Collected data:
#####

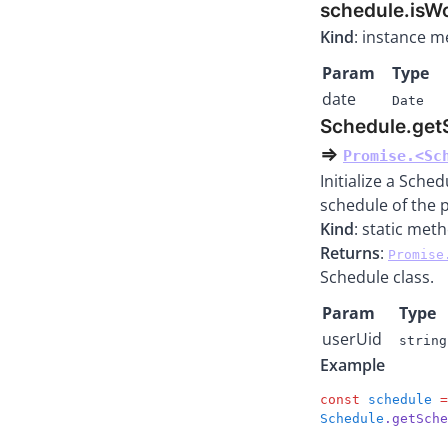
schedule.isW
Kind
: instance 
Param
Type
date
Date
Schedule.get
⇒
Promise.<Sc
Initialize a Sche
schedule of the 
Kind
: static met
Returns
:
Promise
Schedule class.
Param
Type
userUid
string
Example
const
 schedule
 =
Schedule
.getSche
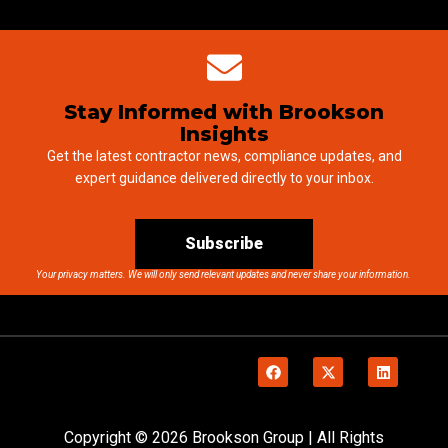
Stay Informed with Brookson
Insights
Get the latest contractor news, compliance updates, and
expert guidance delivered directly to your inbox.
Subscribe
Your privacy matters. We will only send relevant updates and never share your information.
Copyright © 2026 Brookson Group | All Rights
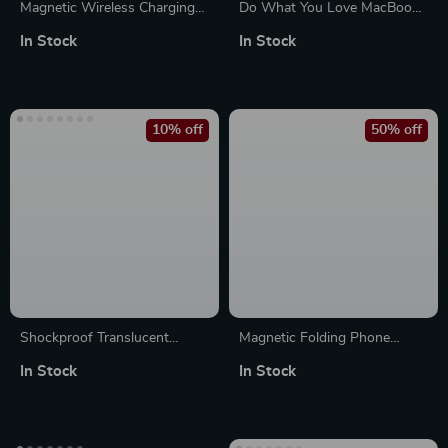
Magnetic Wireless Charging
Do What You Love MacBook
Silicone Case for iPhone 16
Pro 14″ Sleeve – Cute Design
In Stock
In Stock
Pro Max Plus
Laptop Sleeve – Graphic
MacBook Sleeve
10% off
50% off
Shockproof Translucent
Magnetic Folding Phone
Protective Case for AirPods
Holder Stand for Apple
In Stock
In Stock
iPhone 16 15 14 Pro Max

#####

■ The task: Return the records above in their entirety, word for word, with the pictures removed.

■ Written solution:
schedule.isW
Kind
: instance 
Param
Type
date
Date
Schedule.get
⇒
Promise.<Sc
Initialize a Sche
schedule of the 
Kind
: static met
Returns
:
Promise
Schedule class.
Param
Type
userUid
string
Example
const
 schedule
 =
Schedule
.getSche
Stay Informed with Brookson
Insights
Get the latest contractor news, compliance updates, and
expert guidance delivered directly to your inbox.
Subscribe
Your privacy matters. We will only send relevant updates and never share your information.
Copyright © 2026 Brookson Group | All Rights
Magnetic Wireless Charging
Do What You Love MacBook
Silicone Case for iPhone 16
Pro 14″ Sleeve – Cute Design
In Stock
In Stock
Pro Max Plus
Laptop Sleeve – Graphic
MacBook Sleeve
10% off
50% off
Shockproof Translucent
Magnetic Folding Phone
Protective Case for AirPods
Holder Stand for Apple
In Stock
In Stock
iPhone 16 15 14 Pro Max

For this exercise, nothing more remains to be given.